According to definition, the geometrical progression is the sequence unequal to zero numbers, everyone the subsequent of which equally previous, increased by some constant number (progression denominator). At the same time in a geometrical progression there should not be no zero, otherwise all sequence "will be nullified" that contradicts definition. To find a denominator it is enough to know values of two of her next members. However, not always statements of the problem are so simple.
It is required to you
1. Divide any member of a progression into previous. If the value of the previous member of a progression is unknown or is not defined (for example, for the first member of a progression), then divide value of the subsequent member of a progression on any member of the sequence. As any member of a geometrical progression is not equal to zero, when performing this operation there should not be problems.

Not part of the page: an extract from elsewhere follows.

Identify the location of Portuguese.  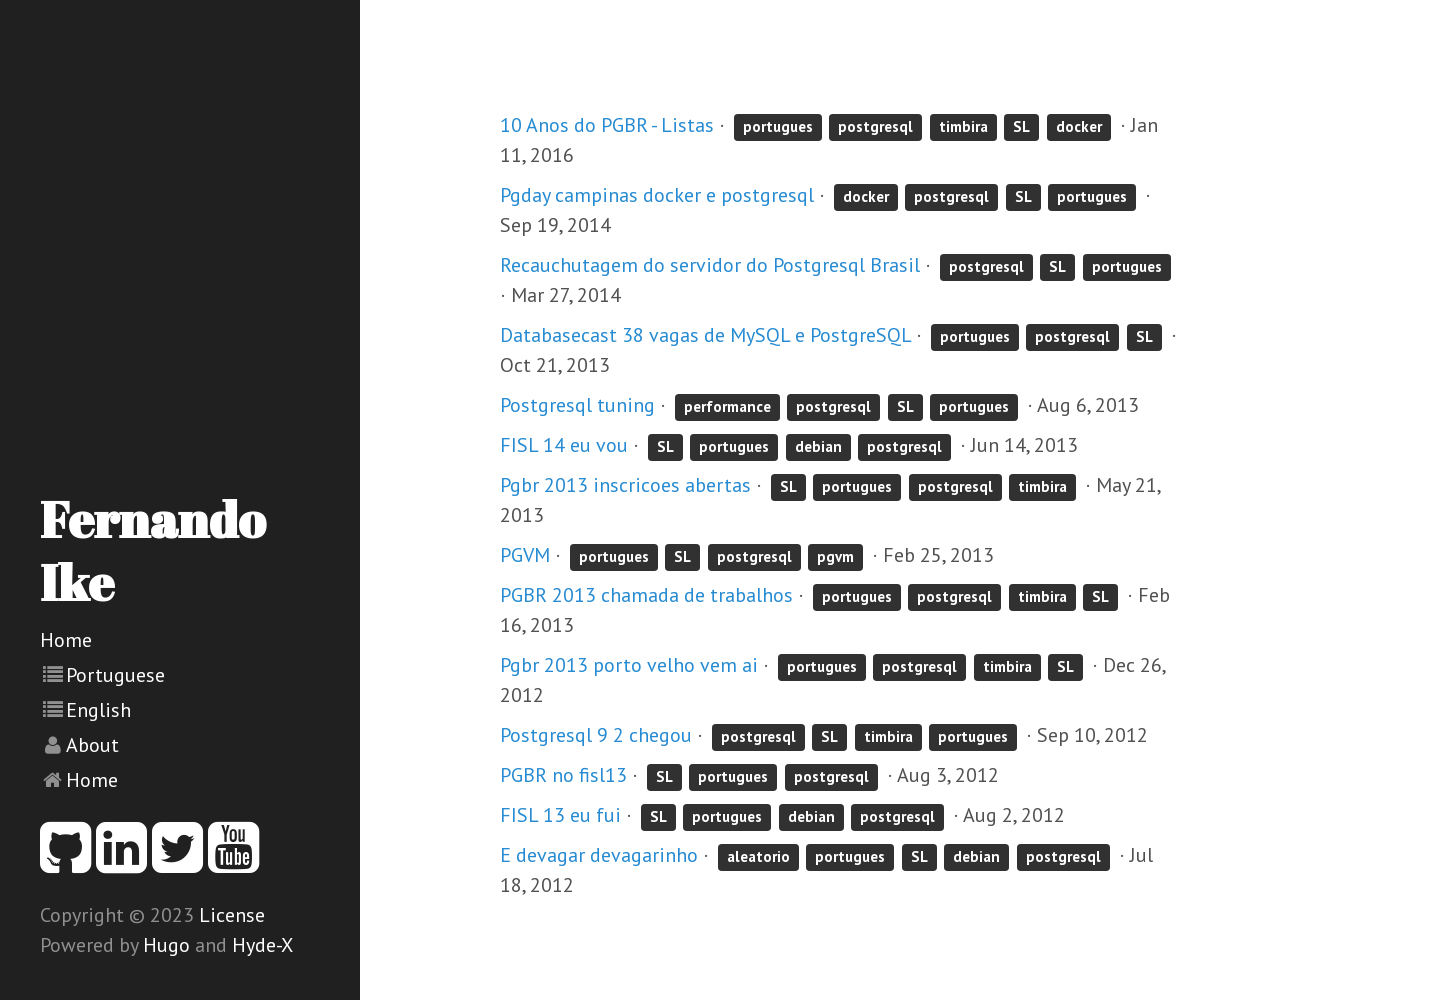 (115, 675).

2. Example. Let there is a sequence of numbers: 10, 30, 90, 270... It is required to find a denominator of a geometrical progression. Decision: 1 option. Let's take any member of a progression (for example, 90) and we will divide him into previous (30): 90/30=3.2 option. Let's take any member of a geometrical progression (for example, 10) and we will divide into him the subsequent (30): 30/10=3. Answer: denominator of a geometrical progression 10, 30, 90, 270... it is equal to 3.
3. If values of members of a geometrical progression are set not obviously, and in the form of ratios, then work out and solve the system of the equations. Example. The sum of the first and fourth member of a geometrical progression equals 400 (b1+b4=400), and the sum of the second and fifth member equals 100 (b2+b5=100). It is required to find a progression denominator. Decision: Write down a statement of the problem in the form of the system of the equations: b1+b4=400b2+b5=100iz of definition of a geometrical progression follows that: b2=b1*qb4=b1*q^3b5=b1*q^4 where q is the standard designation of a denominator of a geometrical progression. Having substituted in the system of the equations of value of members of a progression, receive: b1 + b1*q^3=400b1*q + decomposition b1*q^4=100После on multipliers turns out: b1 * (1+q^3) =400b1*q(1+q^3) =100teper divide the corresponding parts of the second equation into the first: [b1*q(1+q^3)] / [b1 * (1+q^3)] = 100/400, from where: q=1/4.

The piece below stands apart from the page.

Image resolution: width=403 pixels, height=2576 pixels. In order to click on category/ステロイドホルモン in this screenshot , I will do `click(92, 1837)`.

4. If the sum of several members of a geometrical progression or the sum of all members of the decreasing geometrical progression is known, then for finding of a denominator of a progression use the corresponding formulas: Sn = b1 * (1-q^n)/(1-q) where Sn is the sum of n of the first members of a geometrical progression and S = b1 / (1-q) where S is the sum of infinitely decreasing geometrical progression (the sum of all members of a progression with a denominator smaller units). Example. The first member of the decreasing geometrical progression is equal to unit, and the sum of all her members is equal to two. It is required to define a denominator of this progression. Decision: Substitute data from a task in a formula. It will turn out: 2=1/(1-q), from where – q=1/2.